Wang Zhiqin, Peng Xuebiao Department of Dermatology, Nanfang Hospital, Southern Medical University, Guangzhou 510515, China Corresponding author: Peng Xuebiao, Email: pengxuebiao@126.com 【Abstract】 Systemic lupus erythematosus （SLE） is a chronic autoimmune disease characterized by multi-organ and multisystemic involvement and various clinical manifestations. Bone marrow mesenchymal stem cells （BM-MSCs）, a kind of non-hematopoietic stem cells originating from the mesoderm, are key components of hematopoietic microenvironment. Recent studies have indicated that SLE is a disorder of stem cells.
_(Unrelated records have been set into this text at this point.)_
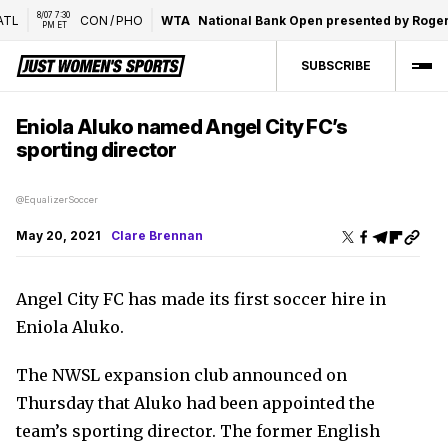
8/07 7:30 
TL
CON
/
PHO
WTA
National Bank Open presented by Rogers
PM ET
SUBSCRIBE
Eniola Aluko named Angel City FC’s
sporting director
@EqualizerSoccer
May 20, 2021
Clare Brennan
Angel City FC has made its first soccer hire in
Eniola Aluko.
The NWSL expansion club announced on
Thursday that Aluko had been appointed the
team’s sporting director. The former English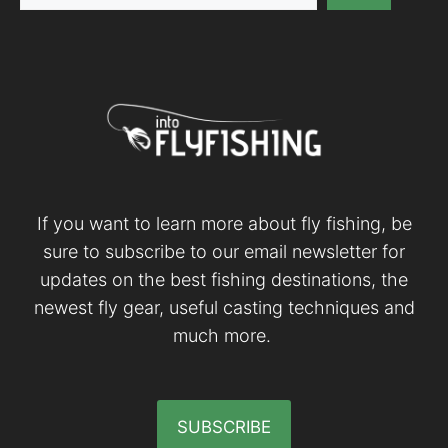
If you want to learn more about fly fishing, be
sure to subscribe to our email newsletter for
updates on the best fishing destinations, the
newest fly gear, useful casting techniques and
much more.
SUBSCRIBE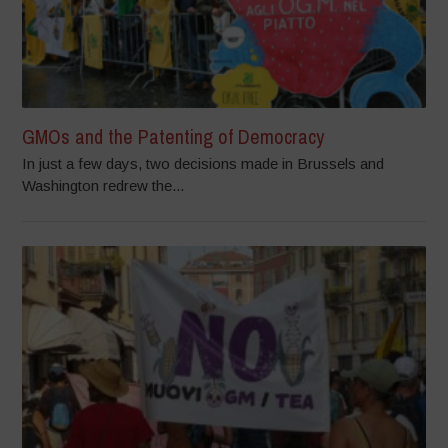
GMOs and the Patenting of Democracy
In just a few days, two decisions made in Brussels and
Washington redrew the...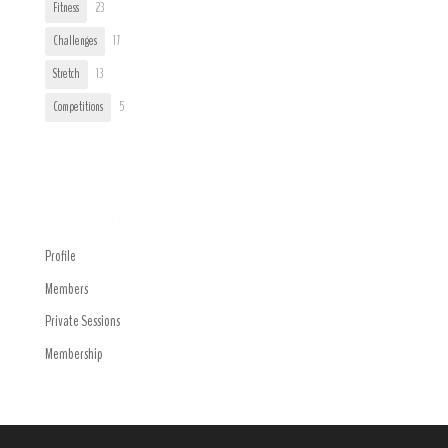
Fitness
23
Challenges
17
Stretch
13
Competitions
5
Trending
Navigation Menu
Profile
Members
Private Sessions
Membership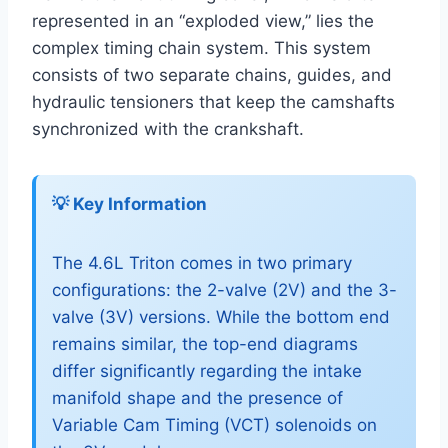
represented in an “exploded view,” lies the
complex timing chain system. This system
consists of two separate chains, guides, and
hydraulic tensioners that keep the camshafts
synchronized with the crankshaft.
💡 Key Information
The 4.6L Triton comes in two primary
configurations: the 2-valve (2V) and the 3-
valve (3V) versions. While the bottom end
remains similar, the top-end diagrams
differ significantly regarding the intake
manifold shape and the presence of
Variable Cam Timing (VCT) solenoids on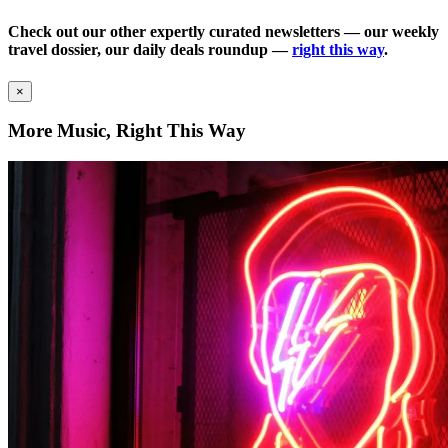
Check out our other expertly curated newsletters — our weekly
travel dossier, our daily deals roundup —
right this way
.
×
More Music, Right This Way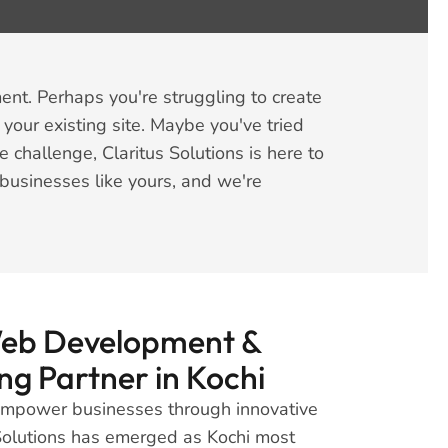
nt. Perhaps you're struggling to create
 your existing site. Maybe you've tried
challenge, Claritus Solutions is here to
businesses like yours, and we're
Web Development &
ng Partner in Kochi
 empower businesses through innovative
s Solutions has emerged as Kochi most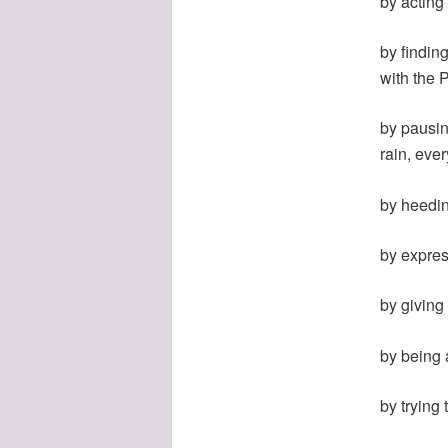
by acting
by findin
with the 
by pausing
rain, ever
by heedin
by expres
by giving 
by being 
by trying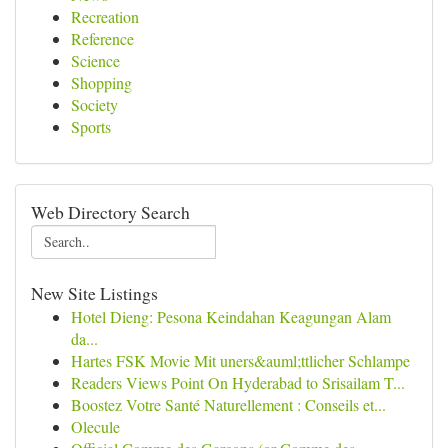
Recreation
Reference
Science
Shopping
Society
Sports
Web Directory Search
New Site Listings
Hotel Dieng: Pesona Keindahan Keagungan Alam
da...
Hartes FSK Movie Mit uners&auml;ttlicher Schlampe
Readers Views Point On Hyderabad to Srisailam T...
Boostez Votre Santé Naturellement : Conseils et...
Olecule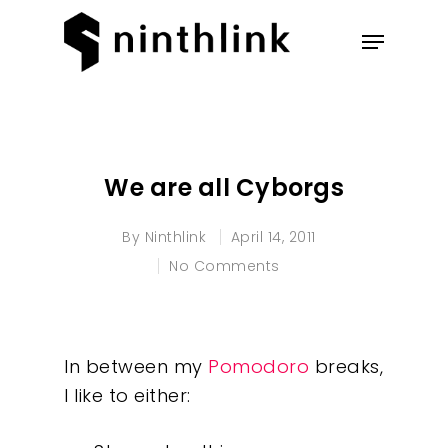
Hit enter to search or ESC to
close
We are all Cyborgs
By
Ninthlink
April 14, 2011
No Comments
In between my
Pomodoro
breaks,
I like to either:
Both hematopoietic and mesenchymal stem cells （MSCs） are abnormal in SLE, which mainly manifests as changes of biological characteristics, abnormal cytoskeleton and ultrastructure, shortened telomeres, increased telomerase and SA-β-Gal acitivity, decreased differentiative ability, aberrant immunoregulatory effect, and other features of senescence. The mechanism of MSC aging may be related to up-regulated expressions of aging-related genes p53/p21cip1, p16INK4a/Rb and p27kip1/pTEN, elevated levels of reactive oxygen species （ROS), endoplasmic reticulum stress, epigenetic alterations, etc.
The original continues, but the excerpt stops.